Others include silent film doyenne Sulochana (real name Ruby Myers), Pramila (Esther Victoria Abraham, also the first Miss India), Arati Devi (Rachel Sofaer) and Rose (who went by only one name). There’s also David Abraham Cheulkar, one of Indian cinema’s most popular character actors ever, best known for Boot Polish (1954) and Gol Maal (1979), and Raj Kapoor’s publicist, Bunny Reuben.
“David was also a prominent presenter at the Filmfare awards,” says film columnist and historian Deepak Mahaan. “While Ameen Sayani would be the main compere, David was the raconteur, interviewing celebrities as they milled into Shanmukhananda Hall for the ceremony.”
And while Pramila went on to co-produce films in the 1930s and ’40s with actor-husband Kumar (who was Muslim by birth), no Indian Jewish celebrity reached the heights that Sulochana did, says film historian SMM Ausaja.
“The hysteria for her was unmatched by any Indian actress of the ‘20s.

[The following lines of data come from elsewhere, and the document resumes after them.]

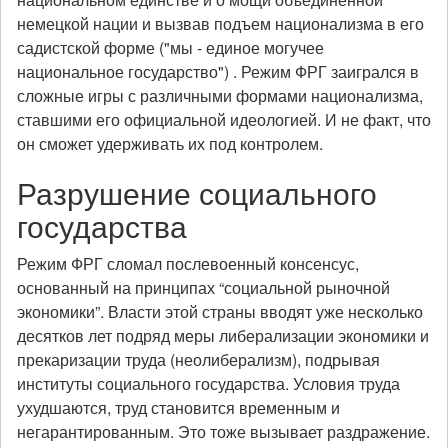
немецкой нации и вызвав подъем национализма в его
садистской форме ("мы - единое могучее
национальное государство") . Режим ФРГ заигрался в
сложные игры с различными формами национализма,
ставшими его официальной идеологией. И не факт, что
он сможет удерживать их под контролем.
Разрушение социального
государства
Режим ФРГ сломал послевоенный консенсус,
основанный на принципах “социальной рыночной
экономики”. Власти этой страны вводят уже несколько
десятков лет подряд меры либерализации экономики и
прекаризации труда (неолиберализм), подрывая
институты социального государства. Условия труда
ухудшаются, труд становится временным и
негарантированным. Это тоже вызывает раздражение.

There was even a film made in her name in the ’30s. Many of her silent films were remade in that era as talkies too,” Ausaja adds.
Historian Rafique Baghdadi points out that Alam Ara, India’s first talkie, was scripted by Joseph David, an Indian Jew who had also penned the original play.
While the contribution of Indian Jews to the film industry has been written about, Shalom Bollywood offers little-known tidbits too.
For instance, Rose was famous for throwing some of the most lavish parties in Bombay. “And years ago, before he died, Bunny Reuben told me that Raj Kapoor would request him, David, and Nadira to drape the Jewish shawl on him and include him in their prayer recitals during breaks or between takes,” Ben-Moshe says. “Not many know this about RK.”
The biggest hurdle for Ben-Moshe while making his documentary was the poor state of film archives in India. There was also confusion over the heritage of actresses like Patience Cooper and Azurie, one of Indian cinema’s first ‘dancing stars’.
“It was a minefield to work out who was who,” Ben-Moshe says. “I was told that Patience Cooper — who, along with Sulochana, was a silent film star — was Jewish. But when I contacted her descendants, they told me Cooper was an Armenian Christian. Azurie was also Christian.”
In the absence of accessible records, Ben-Moshe was forced to track down the families of those he featured. This involved making five trips to India over the years, all of which, he says, were more than productive, since it were these relatives who proved crucial for Shalom Bollywood.
Actor-scriptwriter Haidar Ali, who is Pramila’s son, and Rachel Reuben, a former model and editor-director who’s the granddaughter of Rose, became important sources. As did Dianne and Victor Abraham, the niece and nephew of David Abraham.
“Since Haider and Rachel still work in the industry, their inputs doubled as a way to maintain storytelling continuity about the relationship between Indian Jews and Indian cinema,” Ben-Moshe says.
Shooting is done, and the funding being sought for Shalom Bollywood will be needed for post-production, licensing fees for archival footage and audio, and for distribution.
What if he doesn’t meet his target? “I’ll complete [it] come what may,” he says.